### TASK TO COMPLETE
Give the lines below again exactly, starting with the line that holds "ivate Label" and going on through the line that holds "Nasal Cooling Patch".

### DATA EXTRACTS
┏━━

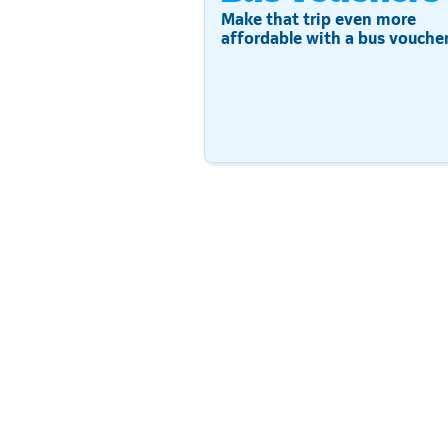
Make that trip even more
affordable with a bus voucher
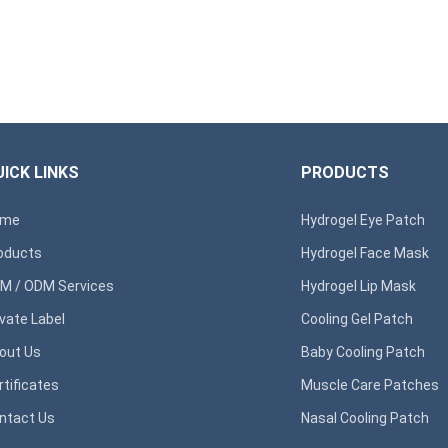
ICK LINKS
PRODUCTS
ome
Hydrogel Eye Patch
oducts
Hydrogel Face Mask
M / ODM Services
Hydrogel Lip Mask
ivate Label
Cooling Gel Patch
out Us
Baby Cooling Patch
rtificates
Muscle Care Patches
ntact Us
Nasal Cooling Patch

┗━━
┏━━

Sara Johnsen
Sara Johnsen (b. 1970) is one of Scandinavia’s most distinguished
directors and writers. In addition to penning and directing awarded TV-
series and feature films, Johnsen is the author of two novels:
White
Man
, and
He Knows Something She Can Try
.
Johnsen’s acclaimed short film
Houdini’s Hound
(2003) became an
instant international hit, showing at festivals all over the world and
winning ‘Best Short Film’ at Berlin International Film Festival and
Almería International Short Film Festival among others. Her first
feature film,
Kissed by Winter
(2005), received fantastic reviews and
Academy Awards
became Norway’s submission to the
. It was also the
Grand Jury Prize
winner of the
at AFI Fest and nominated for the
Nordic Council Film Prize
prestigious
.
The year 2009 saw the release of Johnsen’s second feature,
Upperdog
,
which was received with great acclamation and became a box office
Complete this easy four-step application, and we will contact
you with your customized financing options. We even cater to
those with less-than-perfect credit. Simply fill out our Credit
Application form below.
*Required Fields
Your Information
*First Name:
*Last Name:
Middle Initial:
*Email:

┗━━

### ANSWER SPACE
ivate Label
Cooling Gel Patch
out Us
Baby Cooling Patch
rtificates
Muscle Care Patches
ntact Us
Nasal Cooling Patch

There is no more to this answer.